One area where encryption is vital to bolster organisations’ defences against ransomware and insider threats is implementing ‘nearline’ encryption on data back-ups. The Veeam 2019 Cloud Data Management report found that over two thirds of organisations are producing backups of their data. While this is, of course, a good thing, imagine the blackmail potential for a cyber-attacker of gaining access to a backup of an organisation’s entire digital infrastructure?
Given that cyber criminals using ransomware to blackmail businesses are looking for data, in theory they can find whatever they need in an organisation’s backed up files. These could be in all manner of forms: from system disks and removable hard drives, to offline tape devices and cloud backups. Whichever option a business chooses, the backup repository itself must be protected against attack with an ultra-resilient media type. Otherwise, there’s a chance that in attempting to protect business continuity, businesses may be creating a trove of poorly protected data that could be used against them.

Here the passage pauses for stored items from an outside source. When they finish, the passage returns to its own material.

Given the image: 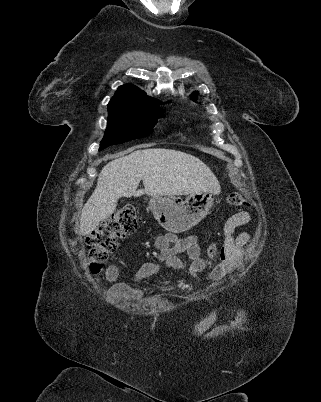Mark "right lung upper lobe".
I'll use <instances>...</instances> for the list:
<instances>
[{
    "label": "right lung upper lobe",
    "mask_w": 321,
    "mask_h": 402,
    "mask_svg": "<svg viewBox=\"0 0 321 402\" xmlns=\"http://www.w3.org/2000/svg\"><path fill=\"white\" fill-rule=\"evenodd\" d=\"M109 103L128 104L139 107L159 108L160 102L147 96L142 90L132 84L120 86Z\"/></svg>",
    "instance_id": "cb5924a9"
}]
</instances>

For some threat behaviours, this can be mitigated by encrypting backups every step of the way – from the first disk resource on-premises. Encrypting backups historically is a great idea when tapes leave the IT facility or if data is transmitted over the Internet. Given the prevalence of modern cyber-threats, encryption must take place nearer to the backing up process. The most effective technique however is resiliency in the backup data.
Securing data backups
This brings us to a conversation around ultra-resilient backup storage – the single most effective form of storage to be resilient against ransomware. There are a number of ways organisations can achieve this level of protection to ensure their data backups do not resemble a back door for cyber-attackers.

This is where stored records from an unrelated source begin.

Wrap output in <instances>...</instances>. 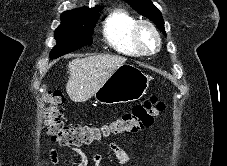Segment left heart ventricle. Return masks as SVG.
<instances>
[{
	"instance_id": "b2bd125f",
	"label": "left heart ventricle",
	"mask_w": 227,
	"mask_h": 166,
	"mask_svg": "<svg viewBox=\"0 0 227 166\" xmlns=\"http://www.w3.org/2000/svg\"><path fill=\"white\" fill-rule=\"evenodd\" d=\"M140 39H141V42L143 43V45L146 46L147 48H152L155 43L153 35L146 28H143L141 30Z\"/></svg>"
}]
</instances>
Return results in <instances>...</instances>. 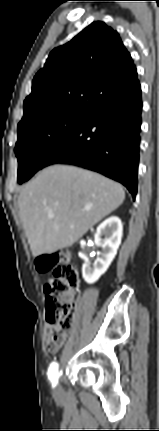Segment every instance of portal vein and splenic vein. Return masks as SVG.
I'll return each instance as SVG.
<instances>
[{
  "label": "portal vein and splenic vein",
  "mask_w": 159,
  "mask_h": 431,
  "mask_svg": "<svg viewBox=\"0 0 159 431\" xmlns=\"http://www.w3.org/2000/svg\"><path fill=\"white\" fill-rule=\"evenodd\" d=\"M85 211H89V208H86ZM53 215H50V218H53Z\"/></svg>",
  "instance_id": "18ae733b"
}]
</instances>
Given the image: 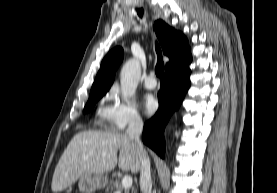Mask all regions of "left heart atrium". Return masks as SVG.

The first is utilising offline tapes, which are a very effective air-gapped form of backup media. While tape is often purported to be an old-fashioned and inefficient storage technology, it cannot be beaten when it comes to producing highly portable, secure and reliable backups at low-cost. Much like tape, removable drives have an offline element in that they are not online unless being read-from or written-to. This makes them a preferable option when it comes to reducing the visibility of backed up files to malicious agents.
Immutable backups in the cloud, such as AWS S3 storage’s compliance mode for object lock, supported by Veeam, mean backup data stored in the cloud cannot be deleted by ransomware, malicious administrators or even accidentally. This is available in the public AWS S3 offering as well as a number of S3-Compatible storage systems (both on-premises and as a public offering). Furthermore, Veeam Cloud Connect offers protection through a capability where copies of backup data can be kept completely out of bounds for customers. This is delivered through a service provider and helps end-users protect against ransomware, insider threats and accidental deletion.
CSOs are constantly weighing up a trade-off between convenience and security. While enterprises undergoing digital transformation have multiple investment needs, protecting against ransomware is critical to ensuring business continuity. Offsite and offline backups can help mitigate the effects of ransomware. Combined with the right security solutions and employee training, ultra-resilient backup for Cloud Data Management can give organisations peace of mind that they are as protected as they can possibly be even in this evolving threat landscape.
The views expressed in part two of this article are Rick Vanover’s own opinions and not necessarily those of Business Tech Africa.